Cohab to hosts restaurateur seminars

People rave about down-home delights, but is it enough to sell in a grocery store or online?

Should you open your own business?

These questions were answered during the Louisiana Small Business Development Center’s restaurateur workshop June 23 at Cohab in downtown Shreveport. The two-part seminar featured Dianne Sclafani, business consultant and restaurant specialist with the LSBDC’s Greater New Orleans Region.

Sclafani uses her extensive food business experience in consulting and training restaurant owners, chefs, food manufacturers and wholesale and retail food sales vendors.

“I come from a long family of restaurateurs,” she said. “When they did theirs it was tough back then but they didn’t need all of the things that are required to start a new restaurant.”

Sclafani’s grandfather Pete J. Sclafani Sr. opened Restaurant Sclafani Inc. in 1945 in New Orleans’s Mid City.

In 1958, he moved the restaurant to Metairie to expand with a living space above the restaurant for Sclafani and her parents to live.
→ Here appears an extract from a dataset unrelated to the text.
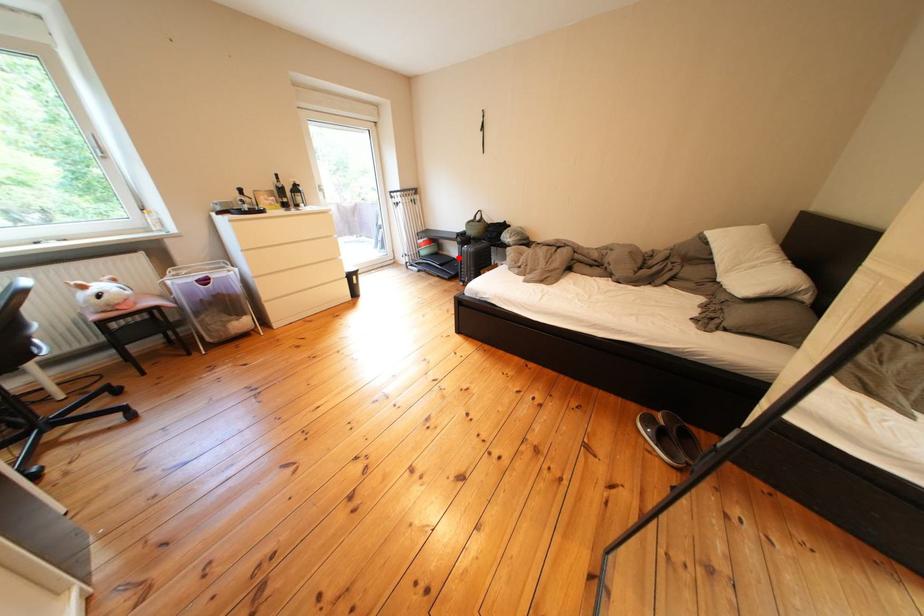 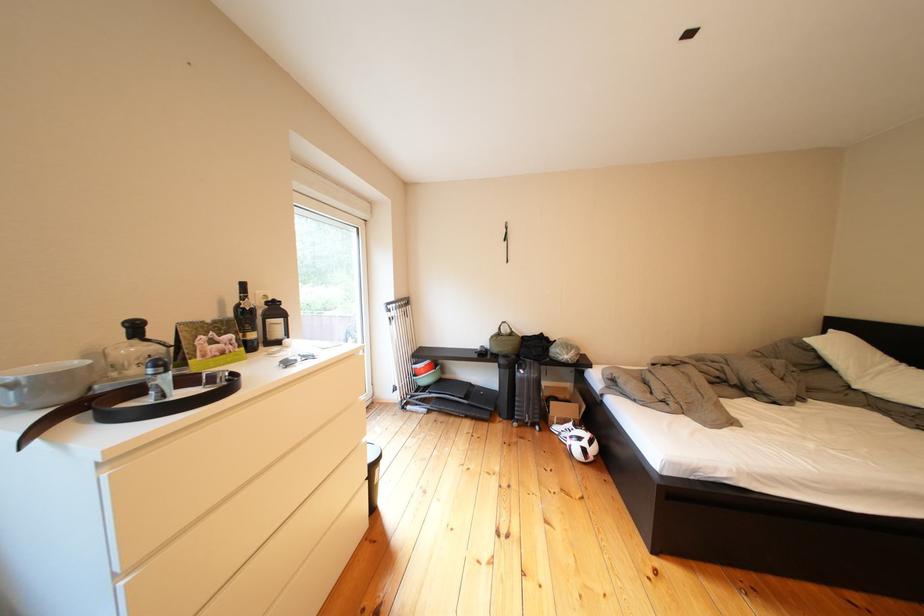 Question: A red point is marked in image1. In image2, is the corresponding 3D point closer to the camera or farther? Reply with the corresponding letter.

Choices:
 (A) The corresponding 3D point is closer.
 (B) The corresponding 3D point is farther.

Answer: (B) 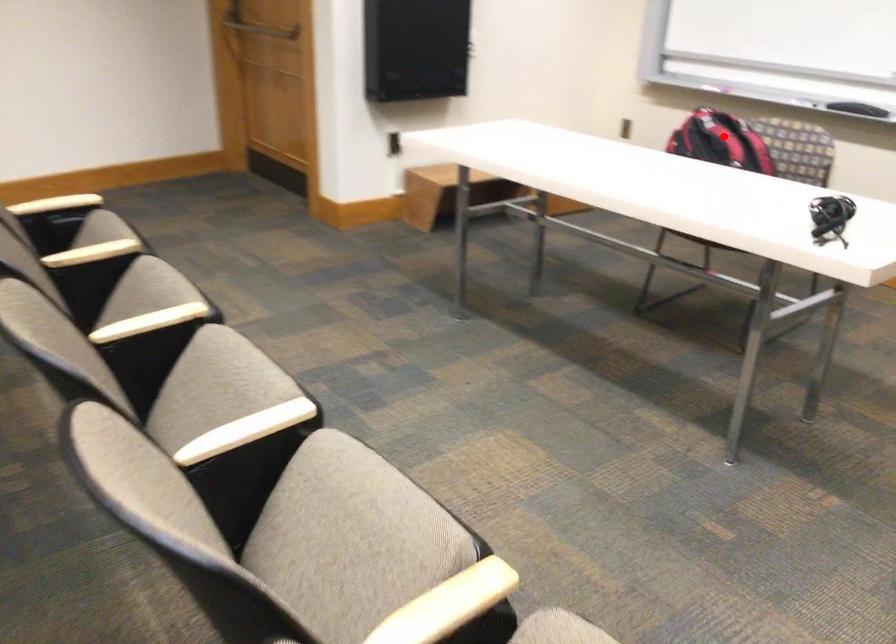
She said the restaurant became her playground to learn the “ins and outs” of the restaurant business as a teenager.

Sclafani has over 25 years of professional selling in four industry sectors: culinary-skilled training, wholesale food sales, financial and retail sales.

Jane Allison, project coordinator for the LSBDC, said the first thing anyone looking to start a restaurant needs to do: Visit your local health department and see what’s required.
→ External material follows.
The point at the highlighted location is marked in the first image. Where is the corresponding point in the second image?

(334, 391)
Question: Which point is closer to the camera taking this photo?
Next thing, design a concept to try.

“That’s the beauty of the Cohab’s kitchen incubator,” Allison said. “You can actually go and try that out.”

Cookhouse@Cohab is a food business incubator located in the Red River District with a commercial kitchen available for rent to culinary entrepreneurs in Northwest Louisiana. The two-part workshop will feature the topics “Starting a Restaurant” and “Creating Foods that Sell!” Courtney Grubbs, co-owner of Aidan’s Place Granola, said she’s attending the workshops because she wants to learn as much as she can.

As a new business owner, her and her family have taken over the popular granola company that supplies to Counter Culture Frozen Yogurt throughout the state. The previous owners sold the business in January, and Grubbs said it’s important for her to keep tabs on any information she can find, including workshops like these.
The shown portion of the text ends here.